De beslissing van de rechtbank dat de vordering tot tussenkomst niet toewijsbaar is, heeft gezag van gewijsde, en daarop heeft LBT een beroep gedaan (memorie van antwoord in het incident onder 3.5). Het is juist dat het gezag van gewijsde van de beslissing dat de vordering tot tussenkomst niet toewijsbaar is, aan toewijzing van de incidentele vordering tot tussenkomst in hoger beroep in de weg staat.
2.3.
Garda zal als de in het ongelijk gestelde partij in de kosten van het hoger beroep in het incident tot tussenkomst en in het incident tot tussenkomst in hoger beroep worden veroordeeld.
2.4.
LBT maakt voorts bezwaar tegen het hoger beroep voor zover daarbij is geappelleerd tegen de afwijzing van de vermeerdering van eis en tegen de vermeerdering van eis in hoger beroep.

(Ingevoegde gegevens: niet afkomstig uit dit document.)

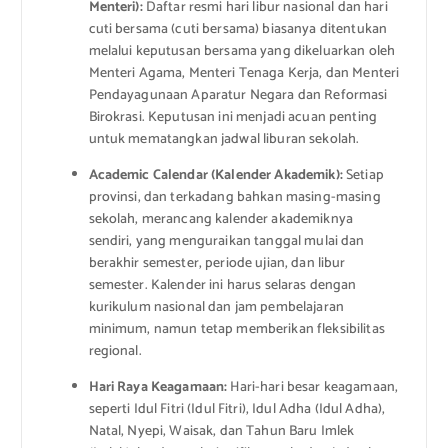
Menteri):
Daftar resmi hari libur nasional dan hari
cuti bersama (cuti bersama) biasanya ditentukan
melalui keputusan bersama yang dikeluarkan oleh
Menteri Agama, Menteri Tenaga Kerja, dan Menteri
Pendayagunaan Aparatur Negara dan Reformasi
Birokrasi. Keputusan ini menjadi acuan penting
untuk mematangkan jadwal liburan sekolah.
Academic Calendar (Kalender Akademik):
Setiap
provinsi, dan terkadang bahkan masing-masing
sekolah, merancang kalender akademiknya
sendiri, yang menguraikan tanggal mulai dan
berakhir semester, periode ujian, dan libur
semester. Kalender ini harus selaras dengan
kurikulum nasional dan jam pembelajaran
minimum, namun tetap memberikan fleksibilitas
regional.
Hari Raya Keagamaan:
Hari-hari besar keagamaan,
seperti Idul Fitri (Idul Fitri), Idul Adha (Idul Adha),
Natal, Nyepi, Waisak, dan Tahun Baru Imlek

De beslissing hieromtrent zal moeten worden genomen in de hoofdzaak.
2.5.
Iedere verdere beslissing in de hoofdzaak zal worden aangehouden.

3.Beslissing

Het hof:
in het hoger beroep tegen het vonnis in het incident tot tussenkomst van 27 januari 2015:
verklaart Garda niet-ontvankelijk in haar hoger beroep;
veroordeelt Garda in de kosten van dit geding in hoger beroep, tot op heden aan de zijde van Bär begroot op nihil en aan de zijde van LBT op € 2.290 aan salaris advocaat, te vermeerderen met de wettelijke rente vanaf 14 dagen na de uitspraak van dit arrest;
in het incident tot tussenkomst in hoger beroep:
wijst de vordering van Garda af,
veroordeelt Garda in de kosten van dit incident, tot op heden aan de zijde van Bär begroot op nihil en aan de zijde van LBT begroot op € 2.290 aan salaris advocaat, te vermeerderen met de wettelijke rente vanaf 14 dagen na de uitspraak van dit arrest;
in de hoofdzaak:
verwijst de zaak naar de rol van 19 september 2017 voor memorie van antwoord aan de zijde van LBT;
houdt iedere verdere beslissing aan.
Dit arrest is gewezen door mrs. J.W.M. Tromp, M. Jurgens en A.C. van Schaick en door de rolraadsheer in het openbaar uitgesproken op 8 augustus 2017.